Don’t Look for Praise
Learn to appreciate your own value — External praise is highly over-rated.
It was a tactic you probably first experienced as a child. Your parents would applaud you for any and every accomplishment in your life. They were giving out “atta boy/girl” every time you walked an extra step, ate some new food on your plate, learned a new word or successfully managed to negotiate the bathroom experience without an accident. Their approval fed your desire to feel loved and valued. When you went to school, your teachers gave you a gold star for making progress in reading class. Your little league coach gave you a trophy just for showing up most of the time. Praise, accolades and profuse, over the top acknowledgment of effort, has turned into a manipulation tool at all levels of society.

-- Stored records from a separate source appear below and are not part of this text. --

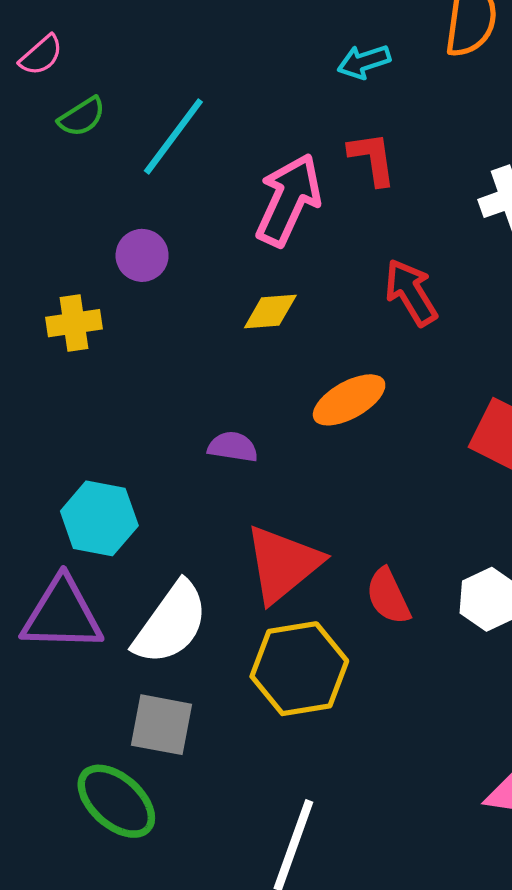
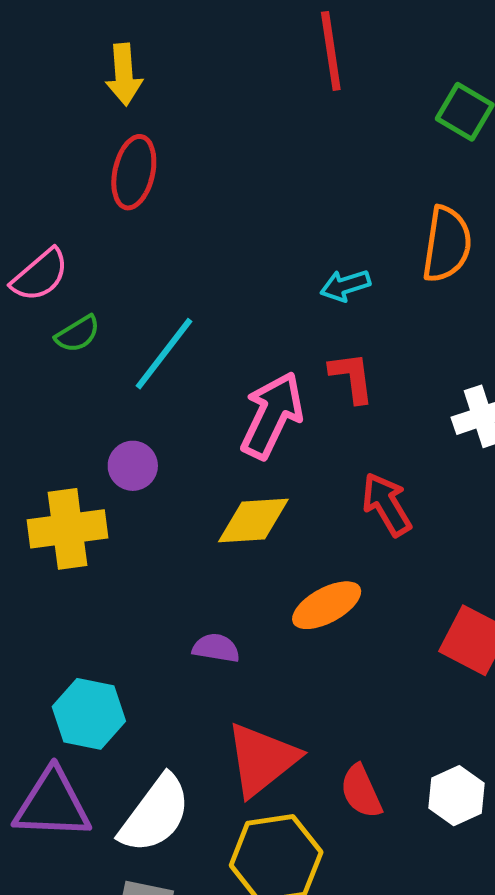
pink semicircle: (41, 55) -> (40, 275), size x1.4
yellow diamond: (270, 311) -> (253, 521), size x1.4
yellow cross: (74, 323) -> (68, 529), size x1.5

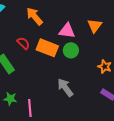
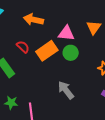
orange arrow: (35, 16) -> (33, 20), turned -36
orange rectangle: (47, 48) -> (47, 51), turned -55

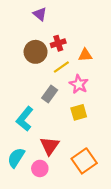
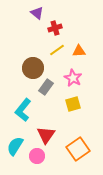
red cross: (58, 43) -> (55, 28), moved
brown circle: (36, 52) -> (33, 68), moved
yellow line: (61, 67) -> (57, 50), moved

It’s even extended into the workplace. How many times have you received a plaque, a new, impressive “title” or an employee of the month prime parking space instead of a raise for your efforts? How many verbal pats on the head have you received for going above and beyond the minimal expectation? How many times have you received an ego-boost of words rather than a substantive acknowledgment of appreciation? Positive reinforcement is a wonderful thing, don’t get me wrong. I always try to follow the motto taught to me at my mother’s knee — “If you can’t say something nice, don’t say anything at all.” I just don’t want to cheapen my own life down to the level of being a “praise-whore.” I can’t simply rely on the words of others to measure my worth or my accomplishments.

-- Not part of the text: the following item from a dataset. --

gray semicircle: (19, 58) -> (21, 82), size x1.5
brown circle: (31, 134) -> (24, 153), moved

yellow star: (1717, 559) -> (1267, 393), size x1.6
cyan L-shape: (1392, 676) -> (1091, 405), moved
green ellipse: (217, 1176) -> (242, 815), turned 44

I need visible proof of my accomplishments. If I’m exercising and trying to eat right, I want to validate this by increased energy, a favorable number on the scale or an obvious increase in strength. An outside force telling me how great I’m doing because I exercise three times a week or I skipped a pizza in favor of a salad means nothing without the real-time results. If I’m working on writing projects, I need to see a quantitative result. It might be an attractive sale, it might be a certain number of pages created (even bad writing provides a significant step on the learning curve) or a flood of new ideas in my brain that inspires me to continue. Being questioned with comments like — “Are you still writing” or, “Isn’t it great that you keep trying” do not stoke the fires of my passion. Mostly, I never bring up my writing to anyone other than other writers. The comments and responses (even from well-meaning people) sound mostly condescending.
If You Don’t Believe in Yourself, Outside Praise Won’t Fix it. Praise is really all about internal self-esteem. If I don’t believe in me, an outsider cannot change that with words of praise, cheap plaques, or an honorary parking space. When I know what I’m worth, I exude that confidence to the outside world. When I feel like I don’t measure up (it happens quite a bit), it’s up to me to figure out my strengths and weaknesses and act upon them. Sympathy or faint praise will not solve my problem. If you go through life with an inflated ego because you are constantly being told you are wonderful, your work is top-notch or your accomplishments are stellar, you will have a much harder time finding it within yourself to grow and improve. And, you are the only one who can really make a difference in you. I know the yardstick I use to measure myself. I work at growing on that scale by my own internal strength. I appreciate the well-wishers, because I choose to live in a positive environment, but I don’t seek them out.
I’m not good enough until I say I’m good enough.